The Kindle Controversy in Detail
Glenn Fleishman has a good article at TidBITS on the controversy over Amazon’s apparently Orwellian deletion of two George Orwell books from customers’ Kindles: Double Plus Ungoods: Amazon Unpublishes Orwell.
Note: it doesn’t seem to have been publicized much, but Amazon has admitted they made a mistake with this move, and promised not to do it again.
Amazon ripped two George Orwell books, their hearts still beating, from the Kindles of its customers. Reaction to the move provoked a firestorm of opinion related to ownership and permission, and Amazon swore off deleting customers’ content from the Kindle again.
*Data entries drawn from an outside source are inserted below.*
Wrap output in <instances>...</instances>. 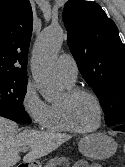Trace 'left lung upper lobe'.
<instances>
[{
  "instance_id": "obj_1",
  "label": "left lung upper lobe",
  "mask_w": 125,
  "mask_h": 167,
  "mask_svg": "<svg viewBox=\"0 0 125 167\" xmlns=\"http://www.w3.org/2000/svg\"><path fill=\"white\" fill-rule=\"evenodd\" d=\"M68 46L85 81L103 105L105 123L125 124V44L100 5L69 0L63 9Z\"/></svg>"
}]
</instances>
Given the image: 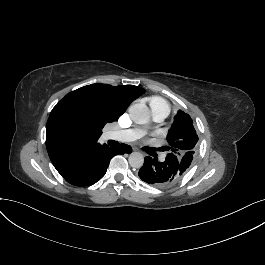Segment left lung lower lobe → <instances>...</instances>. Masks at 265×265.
<instances>
[{
    "label": "left lung lower lobe",
    "mask_w": 265,
    "mask_h": 265,
    "mask_svg": "<svg viewBox=\"0 0 265 265\" xmlns=\"http://www.w3.org/2000/svg\"><path fill=\"white\" fill-rule=\"evenodd\" d=\"M140 179L154 186H168L183 177V167L177 157L167 154L163 162L157 157H145V162L138 173Z\"/></svg>",
    "instance_id": "0a47b994"
}]
</instances>
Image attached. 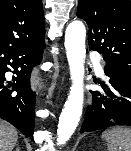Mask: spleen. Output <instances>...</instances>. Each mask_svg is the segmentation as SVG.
<instances>
[{"instance_id":"1","label":"spleen","mask_w":131,"mask_h":151,"mask_svg":"<svg viewBox=\"0 0 131 151\" xmlns=\"http://www.w3.org/2000/svg\"><path fill=\"white\" fill-rule=\"evenodd\" d=\"M102 139L106 141L108 151H131V129L129 128H109L102 133Z\"/></svg>"}]
</instances>
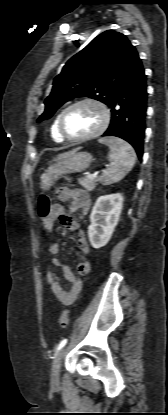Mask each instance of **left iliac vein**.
Segmentation results:
<instances>
[{
	"mask_svg": "<svg viewBox=\"0 0 168 415\" xmlns=\"http://www.w3.org/2000/svg\"><path fill=\"white\" fill-rule=\"evenodd\" d=\"M65 351L66 348H62L54 361L51 373V379L53 382H57L59 380L61 361L65 354Z\"/></svg>",
	"mask_w": 168,
	"mask_h": 415,
	"instance_id": "1",
	"label": "left iliac vein"
}]
</instances>
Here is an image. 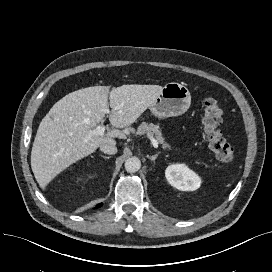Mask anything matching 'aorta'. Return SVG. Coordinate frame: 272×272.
<instances>
[{
	"instance_id": "1",
	"label": "aorta",
	"mask_w": 272,
	"mask_h": 272,
	"mask_svg": "<svg viewBox=\"0 0 272 272\" xmlns=\"http://www.w3.org/2000/svg\"><path fill=\"white\" fill-rule=\"evenodd\" d=\"M125 170L129 173H135L137 172L140 167H141V161L139 158L137 157H131V158H128L126 161H125Z\"/></svg>"
}]
</instances>
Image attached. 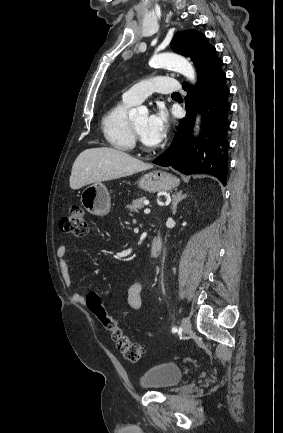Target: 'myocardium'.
<instances>
[{
    "mask_svg": "<svg viewBox=\"0 0 283 433\" xmlns=\"http://www.w3.org/2000/svg\"><path fill=\"white\" fill-rule=\"evenodd\" d=\"M132 131H133V134H134V138H135L137 141L140 140V134L138 133V131H137V129H136L134 123H132Z\"/></svg>",
    "mask_w": 283,
    "mask_h": 433,
    "instance_id": "obj_1",
    "label": "myocardium"
}]
</instances>
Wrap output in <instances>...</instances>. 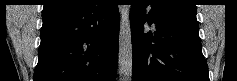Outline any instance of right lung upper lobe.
Listing matches in <instances>:
<instances>
[{
  "mask_svg": "<svg viewBox=\"0 0 237 81\" xmlns=\"http://www.w3.org/2000/svg\"><path fill=\"white\" fill-rule=\"evenodd\" d=\"M86 0H46L42 11V17L73 10L81 6Z\"/></svg>",
  "mask_w": 237,
  "mask_h": 81,
  "instance_id": "right-lung-upper-lobe-1",
  "label": "right lung upper lobe"
}]
</instances>
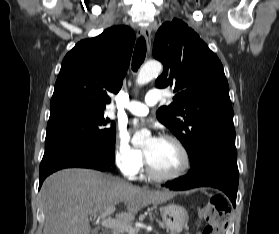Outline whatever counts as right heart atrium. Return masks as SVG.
<instances>
[{
    "label": "right heart atrium",
    "mask_w": 279,
    "mask_h": 234,
    "mask_svg": "<svg viewBox=\"0 0 279 234\" xmlns=\"http://www.w3.org/2000/svg\"><path fill=\"white\" fill-rule=\"evenodd\" d=\"M113 156L117 167L126 177L137 174L144 162L143 152L131 144L124 132H118L115 137Z\"/></svg>",
    "instance_id": "obj_1"
}]
</instances>
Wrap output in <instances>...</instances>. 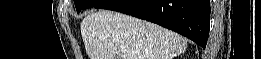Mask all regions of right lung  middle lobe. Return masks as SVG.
<instances>
[{"mask_svg":"<svg viewBox=\"0 0 261 59\" xmlns=\"http://www.w3.org/2000/svg\"><path fill=\"white\" fill-rule=\"evenodd\" d=\"M103 0H75V7L79 13L82 9H87L96 6Z\"/></svg>","mask_w":261,"mask_h":59,"instance_id":"right-lung-middle-lobe-1","label":"right lung middle lobe"}]
</instances>
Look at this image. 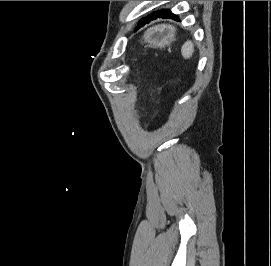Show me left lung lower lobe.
Returning a JSON list of instances; mask_svg holds the SVG:
<instances>
[{"instance_id": "1", "label": "left lung lower lobe", "mask_w": 271, "mask_h": 266, "mask_svg": "<svg viewBox=\"0 0 271 266\" xmlns=\"http://www.w3.org/2000/svg\"><path fill=\"white\" fill-rule=\"evenodd\" d=\"M157 18H172L174 20L179 21V18L177 15H174L171 11L163 10L159 12H154L153 14H150L148 17L140 20L135 30H138L139 28L143 27L145 24L149 23L151 20H155Z\"/></svg>"}]
</instances>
However, the firm also found itself in an awkward position, one that most reports seem to have ignored or glossed over.
The blast erupted from Amazon deleting two works - in a stunning bit of poetic reality, “Nineteen Eighty-Four” and “Animal Farm” - that it says a third-party Kindle content publisher lacked the rights to offer for sale. The publisher, MobileReference, sells formatted versions of public-domain works, among other titles.
Amazon certainly made the wrong move by deleting the books remotely without advance warning, taking along with them any associated bookmarks and notes. There was no question that customers purchased the books in good faith. However, the company was also certainly required to resolve a situation in which it was violating copyright.
It’s worth looking at how this situation - a somewhat unusual case - arose, along with what Amazon has previously said about the rights it gives Kindle subscribers, and what this bodes for the future.
Read the whole thing for an interesting look at the tangled web of Digital Rights Management.
Meanwhile, Amazon now has competition from Barnes & Noble, who’ve announced a new e-book store that isn’t dependent on a single device.